Fernwald | Ein Herz für Katzen;
Für alle die Menschen die sich eine Katze halten wollen.
Zunächst einmal muß ich Eindringlichst dazu Raten,in einer Wohnung oder aber auch mit Freigang,niemals nur eine Katze zu halten, denn es sollten immer zwei Katzen und je nach Größe der Wohnung,können auch vier gehalten werden.Doch sollte hier keiner glauben,das Katzen einfach sind und nur selbstständig Fressen und die Katzentoilette benutzen,wenn sie müssen.Wenn sich die Katzen nicht gerecht behandelt fühlen oder der Stress in den vier Wänden überwiegt, deren Ruhephase,so werden die Katzen schnell in euer Bett machen oder in die ecken Urinieren.Jene die nun sagen damit kann ich umgehen,das kann ich meinen Katzen gerecht werden lassen.Diesen sei gesagt,die Katzen können weit über siebzehn Jahre alt werden und bei der Anschaffung muß der Halter dieses Alter unbedingt auf sein Leben richten können.
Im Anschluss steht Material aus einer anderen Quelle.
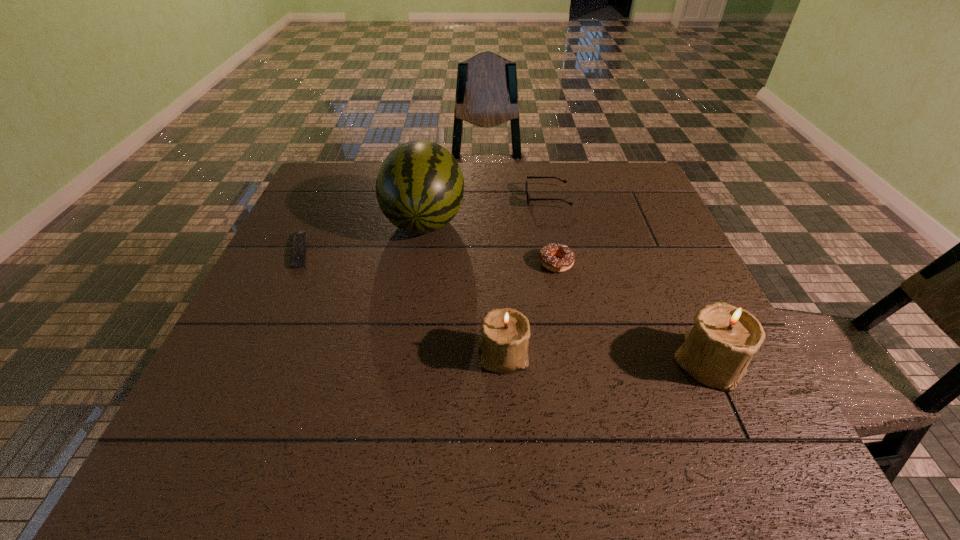 In the current image, all candle_holders are evenly spaced. To maintain this equal spacing, where should an additional candle_holder be placed on the left? Please point out a free spot. Please provide its 2D coordinates. Your answer should be formatted as a tuple, i.e. [(x, y)], where the tuple contains the x and y coordinates of a point satisfying the conditions above.

[(304, 348)]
Denn sonst finden diese armen Tiere sich in einigen Jahren im Tierheim wieder und das wollen wir doch auf jeden Fall vermeiden.Wie oft kann sich das Leben der Halter in siebzehn Jahren verändern und wie weit ist der Halter dazu bereit die Katzen in jede auch noch so große Veränderung mit einzubeziehen.Von dem Moment an,an dem die Katzen zu euch kommen seit ihr auf jeden Fall für deren Leben verantwortlich.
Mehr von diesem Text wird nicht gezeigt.